- Opening Delimiter -

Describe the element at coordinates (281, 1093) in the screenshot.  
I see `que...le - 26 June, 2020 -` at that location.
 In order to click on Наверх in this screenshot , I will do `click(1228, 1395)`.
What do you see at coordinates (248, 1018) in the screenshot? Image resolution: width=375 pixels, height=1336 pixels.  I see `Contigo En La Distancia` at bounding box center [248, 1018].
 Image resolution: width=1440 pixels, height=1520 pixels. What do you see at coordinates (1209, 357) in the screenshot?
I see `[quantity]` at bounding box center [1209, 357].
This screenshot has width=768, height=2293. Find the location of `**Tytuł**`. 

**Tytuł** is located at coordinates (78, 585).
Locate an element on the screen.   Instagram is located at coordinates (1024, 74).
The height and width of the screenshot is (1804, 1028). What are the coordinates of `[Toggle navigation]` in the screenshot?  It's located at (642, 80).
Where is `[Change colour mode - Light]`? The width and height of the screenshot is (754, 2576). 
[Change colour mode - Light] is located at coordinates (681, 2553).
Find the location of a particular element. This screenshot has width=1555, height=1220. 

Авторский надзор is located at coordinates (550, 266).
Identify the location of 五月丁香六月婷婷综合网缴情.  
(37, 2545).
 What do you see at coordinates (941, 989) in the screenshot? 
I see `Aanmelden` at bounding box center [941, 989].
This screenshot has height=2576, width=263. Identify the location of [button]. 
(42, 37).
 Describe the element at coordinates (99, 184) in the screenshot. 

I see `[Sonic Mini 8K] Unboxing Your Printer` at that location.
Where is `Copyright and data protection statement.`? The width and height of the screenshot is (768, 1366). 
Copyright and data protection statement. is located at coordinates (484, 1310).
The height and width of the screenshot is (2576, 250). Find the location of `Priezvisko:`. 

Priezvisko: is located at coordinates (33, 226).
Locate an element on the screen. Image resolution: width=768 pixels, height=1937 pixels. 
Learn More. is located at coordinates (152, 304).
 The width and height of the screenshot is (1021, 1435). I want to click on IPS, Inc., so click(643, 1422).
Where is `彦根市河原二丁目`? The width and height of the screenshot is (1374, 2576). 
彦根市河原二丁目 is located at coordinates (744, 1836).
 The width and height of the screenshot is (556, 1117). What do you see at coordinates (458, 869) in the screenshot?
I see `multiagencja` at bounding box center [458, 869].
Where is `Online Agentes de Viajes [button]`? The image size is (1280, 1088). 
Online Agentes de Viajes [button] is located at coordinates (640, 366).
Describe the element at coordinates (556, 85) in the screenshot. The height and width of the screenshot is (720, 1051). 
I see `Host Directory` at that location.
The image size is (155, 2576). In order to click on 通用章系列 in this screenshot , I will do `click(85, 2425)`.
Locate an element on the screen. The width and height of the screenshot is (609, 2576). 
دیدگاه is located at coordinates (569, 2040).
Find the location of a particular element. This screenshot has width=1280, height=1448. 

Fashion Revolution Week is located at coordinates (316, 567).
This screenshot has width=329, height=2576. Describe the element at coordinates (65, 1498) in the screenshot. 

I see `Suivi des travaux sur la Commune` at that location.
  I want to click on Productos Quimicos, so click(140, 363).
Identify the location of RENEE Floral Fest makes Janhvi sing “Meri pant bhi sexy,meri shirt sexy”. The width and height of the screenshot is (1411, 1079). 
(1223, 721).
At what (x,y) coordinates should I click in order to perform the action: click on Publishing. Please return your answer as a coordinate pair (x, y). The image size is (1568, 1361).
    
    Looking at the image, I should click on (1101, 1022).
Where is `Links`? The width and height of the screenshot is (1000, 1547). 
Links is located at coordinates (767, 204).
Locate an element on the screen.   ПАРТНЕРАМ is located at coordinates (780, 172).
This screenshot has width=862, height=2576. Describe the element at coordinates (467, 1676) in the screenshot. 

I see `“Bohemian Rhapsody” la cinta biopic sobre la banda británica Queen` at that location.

- Closing Delimiter -

The answer must be all of the entries, restated exactly.

Describe the element at coordinates (281, 1093) in the screenshot.  
I see `que...le - 26 June, 2020 -` at that location.
 In order to click on Наверх in this screenshot , I will do `click(1228, 1395)`.
What do you see at coordinates (248, 1018) in the screenshot? Image resolution: width=375 pixels, height=1336 pixels.  I see `Contigo En La Distancia` at bounding box center [248, 1018].
 Image resolution: width=1440 pixels, height=1520 pixels. What do you see at coordinates (1209, 357) in the screenshot?
I see `[quantity]` at bounding box center [1209, 357].
This screenshot has width=768, height=2293. Find the location of `**Tytuł**`. 

**Tytuł** is located at coordinates (78, 585).
Locate an element on the screen.   Instagram is located at coordinates (1024, 74).
The height and width of the screenshot is (1804, 1028). What are the coordinates of `[Toggle navigation]` in the screenshot?  It's located at (642, 80).
Where is `[Change colour mode - Light]`? The width and height of the screenshot is (754, 2576). 
[Change colour mode - Light] is located at coordinates (681, 2553).
Find the location of a particular element. This screenshot has width=1555, height=1220. 

Авторский надзор is located at coordinates (550, 266).
Identify the location of 五月丁香六月婷婷综合网缴情.  
(37, 2545).
 What do you see at coordinates (941, 989) in the screenshot? 
I see `Aanmelden` at bounding box center [941, 989].
This screenshot has height=2576, width=263. Identify the location of [button]. 
(42, 37).
 Describe the element at coordinates (99, 184) in the screenshot. 

I see `[Sonic Mini 8K] Unboxing Your Printer` at that location.
Where is `Copyright and data protection statement.`? The width and height of the screenshot is (768, 1366). 
Copyright and data protection statement. is located at coordinates (484, 1310).
The height and width of the screenshot is (2576, 250). Find the location of `Priezvisko:`. 

Priezvisko: is located at coordinates (33, 226).
Locate an element on the screen. Image resolution: width=768 pixels, height=1937 pixels. 
Learn More. is located at coordinates (152, 304).
 The width and height of the screenshot is (1021, 1435). I want to click on IPS, Inc., so click(643, 1422).
Where is `彦根市河原二丁目`? The width and height of the screenshot is (1374, 2576). 
彦根市河原二丁目 is located at coordinates (744, 1836).
 The width and height of the screenshot is (556, 1117). What do you see at coordinates (458, 869) in the screenshot?
I see `multiagencja` at bounding box center [458, 869].
Where is `Online Agentes de Viajes [button]`? The image size is (1280, 1088). 
Online Agentes de Viajes [button] is located at coordinates (640, 366).
Describe the element at coordinates (556, 85) in the screenshot. The height and width of the screenshot is (720, 1051). 
I see `Host Directory` at that location.
The image size is (155, 2576). In order to click on 通用章系列 in this screenshot , I will do `click(85, 2425)`.
Locate an element on the screen. The width and height of the screenshot is (609, 2576). 
دیدگاه is located at coordinates (569, 2040).
Find the location of a particular element. This screenshot has width=1280, height=1448. 

Fashion Revolution Week is located at coordinates (316, 567).
This screenshot has width=329, height=2576. Describe the element at coordinates (65, 1498) in the screenshot. 

I see `Suivi des travaux sur la Commune` at that location.
  I want to click on Productos Quimicos, so click(140, 363).
Identify the location of RENEE Floral Fest makes Janhvi sing “Meri pant bhi sexy,meri shirt sexy”. The width and height of the screenshot is (1411, 1079). 
(1223, 721).
At what (x,y) coordinates should I click in order to perform the action: click on Publishing. Please return your answer as a coordinate pair (x, y). The image size is (1568, 1361).
    
    Looking at the image, I should click on (1101, 1022).
Where is `Links`? The width and height of the screenshot is (1000, 1547). 
Links is located at coordinates (767, 204).
Locate an element on the screen.   ПАРТНЕРАМ is located at coordinates (780, 172).
This screenshot has width=862, height=2576. Describe the element at coordinates (467, 1676) in the screenshot. 

I see `“Bohemian Rhapsody” la cinta biopic sobre la banda británica Queen` at that location.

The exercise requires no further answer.